You're on to something! The scan of wincrt yielded:

AVG Generic3.ABC
CAT-QuickHeal (Suspicious) - DNAScan
F-Prot generic
NOD32v2 2074 probably unknown NewHeur_PE virus
Panda Adware/NeoSpace

I looked it up over at Panda, since Panda was the only one able to name it -- it was first posted on Feb 12, and as of now there's no removal suggestions... any ideas?


The results of lookdisable.bat:

--------------------------

Windows Registry Editor Version 5.00

[HKEY_LOCAL_MACHINE\SOFTWARE\Microsoft\Shared Tools\MSConfig\startupreg]

[HKEY_LOCAL_MACHINE\SOFTWARE\Microsoft\Shared Tools\MSConfig\startupreg\drvsyskit]
"hkey"="HKCU"
"inimapping"="0"

[HKEY_LOCAL_MACHINE\SOFTWARE\Microsoft\Shared Tools\MSConfig\startupreg\drv_st_key]
"hkey"="HKCU"
"inimapping"="0"

Windows Registry Editor Version 5.00

[HKEY_LOCAL_MACHINE\SOFTWARE\Microsoft\Shared Tools\MSConfig\startupfolder]

--------------------------

Thanks, I really appreciate the help.

ETA: Just happened again, allowing me to get a screenshot of the initial popup:



Don't know if that helps at all, but there it is!

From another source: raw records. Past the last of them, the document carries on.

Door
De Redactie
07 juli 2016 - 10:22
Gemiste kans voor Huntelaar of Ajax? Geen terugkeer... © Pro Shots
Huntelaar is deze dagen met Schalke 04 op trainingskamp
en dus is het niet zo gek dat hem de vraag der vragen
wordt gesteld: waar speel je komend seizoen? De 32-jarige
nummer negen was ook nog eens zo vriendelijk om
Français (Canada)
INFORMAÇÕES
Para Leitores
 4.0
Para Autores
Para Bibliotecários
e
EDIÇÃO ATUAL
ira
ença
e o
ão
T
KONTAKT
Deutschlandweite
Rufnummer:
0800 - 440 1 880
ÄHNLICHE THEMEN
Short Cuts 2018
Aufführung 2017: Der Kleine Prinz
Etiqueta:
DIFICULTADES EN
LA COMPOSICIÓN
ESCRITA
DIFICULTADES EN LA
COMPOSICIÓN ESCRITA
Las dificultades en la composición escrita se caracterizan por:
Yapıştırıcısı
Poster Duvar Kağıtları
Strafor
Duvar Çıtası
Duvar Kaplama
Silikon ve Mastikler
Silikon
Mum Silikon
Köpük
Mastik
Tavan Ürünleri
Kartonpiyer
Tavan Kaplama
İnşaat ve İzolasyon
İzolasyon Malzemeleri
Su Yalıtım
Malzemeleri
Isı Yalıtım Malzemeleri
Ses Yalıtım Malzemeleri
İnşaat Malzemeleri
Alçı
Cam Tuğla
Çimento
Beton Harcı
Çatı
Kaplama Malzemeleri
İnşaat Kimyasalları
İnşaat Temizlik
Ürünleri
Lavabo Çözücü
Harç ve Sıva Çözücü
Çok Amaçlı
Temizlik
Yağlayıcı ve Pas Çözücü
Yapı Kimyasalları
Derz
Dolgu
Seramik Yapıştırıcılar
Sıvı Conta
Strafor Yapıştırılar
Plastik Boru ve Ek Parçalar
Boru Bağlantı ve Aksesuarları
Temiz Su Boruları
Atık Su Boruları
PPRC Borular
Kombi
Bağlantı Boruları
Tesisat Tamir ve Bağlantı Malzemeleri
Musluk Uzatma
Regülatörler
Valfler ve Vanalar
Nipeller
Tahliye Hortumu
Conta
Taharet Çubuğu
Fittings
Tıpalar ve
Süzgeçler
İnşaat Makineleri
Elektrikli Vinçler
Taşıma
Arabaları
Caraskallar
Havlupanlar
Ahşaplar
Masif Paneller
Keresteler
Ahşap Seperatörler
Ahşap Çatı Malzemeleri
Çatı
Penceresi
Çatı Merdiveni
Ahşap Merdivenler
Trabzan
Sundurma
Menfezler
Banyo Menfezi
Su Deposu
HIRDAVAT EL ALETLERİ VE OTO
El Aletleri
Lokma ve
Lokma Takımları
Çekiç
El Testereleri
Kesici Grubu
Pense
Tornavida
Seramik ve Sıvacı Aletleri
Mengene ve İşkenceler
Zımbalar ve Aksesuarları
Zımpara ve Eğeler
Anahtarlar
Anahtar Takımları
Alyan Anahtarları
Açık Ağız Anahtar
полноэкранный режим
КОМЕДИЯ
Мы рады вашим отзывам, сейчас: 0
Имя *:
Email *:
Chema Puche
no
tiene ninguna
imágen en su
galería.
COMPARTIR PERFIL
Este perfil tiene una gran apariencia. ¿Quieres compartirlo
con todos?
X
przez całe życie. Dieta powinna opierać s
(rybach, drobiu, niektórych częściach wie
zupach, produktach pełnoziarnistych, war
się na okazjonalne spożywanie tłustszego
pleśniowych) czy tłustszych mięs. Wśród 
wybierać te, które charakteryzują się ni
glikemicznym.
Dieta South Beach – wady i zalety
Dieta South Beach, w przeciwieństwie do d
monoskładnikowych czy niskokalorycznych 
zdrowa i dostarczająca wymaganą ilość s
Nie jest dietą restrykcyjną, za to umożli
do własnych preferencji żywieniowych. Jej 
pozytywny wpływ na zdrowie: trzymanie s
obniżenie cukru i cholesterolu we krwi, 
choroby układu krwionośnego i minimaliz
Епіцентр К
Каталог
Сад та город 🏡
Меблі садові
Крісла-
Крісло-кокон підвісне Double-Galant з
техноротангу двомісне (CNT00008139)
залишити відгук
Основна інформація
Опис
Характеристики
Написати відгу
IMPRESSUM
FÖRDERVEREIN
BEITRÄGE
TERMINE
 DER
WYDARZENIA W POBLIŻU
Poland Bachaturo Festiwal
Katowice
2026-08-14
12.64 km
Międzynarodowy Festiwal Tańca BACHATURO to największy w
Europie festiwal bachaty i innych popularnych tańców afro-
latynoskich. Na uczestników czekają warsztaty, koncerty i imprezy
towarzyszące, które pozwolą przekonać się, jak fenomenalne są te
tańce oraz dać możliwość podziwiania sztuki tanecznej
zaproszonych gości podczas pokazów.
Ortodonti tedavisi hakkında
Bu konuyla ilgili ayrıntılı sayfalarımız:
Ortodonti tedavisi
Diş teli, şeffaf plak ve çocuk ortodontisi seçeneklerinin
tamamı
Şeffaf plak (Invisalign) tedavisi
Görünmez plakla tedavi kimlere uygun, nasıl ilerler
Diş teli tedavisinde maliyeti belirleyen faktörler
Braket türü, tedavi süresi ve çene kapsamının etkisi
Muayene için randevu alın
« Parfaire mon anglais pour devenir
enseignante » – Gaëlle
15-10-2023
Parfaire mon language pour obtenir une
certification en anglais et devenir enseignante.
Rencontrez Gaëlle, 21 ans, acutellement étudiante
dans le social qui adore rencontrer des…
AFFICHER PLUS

Has anyone had any success getting rid of Neospace? Anyone? Anyone?

Hi,Ninotchka

I ask that when working with me give a chance to get back to you

Download The Avenger Copyright © Swandog46
You must extract avenger.exe to your desktop, before you run it.

CLOSE ALL WINDOWS (even this one) AND PROGRAMS!!!!


Copy all the text contained in the code box below to your Clipboard.
NOTE: don't copy the word quote



The above script is for this user only, if you need help please start your own thread.

Start the Avenger.
Under "Script file to execute" choose "Input Script Manually".
Click on the Magnifying Glass icon which will open a new window titled "View/edit script".
Paste the entire text in into this window.
Click done, now click on the Green Light
Answer "Yes" twice when prompted.
Your computer shoud reboot, and briefly open a black command window on your desktop, this is normal.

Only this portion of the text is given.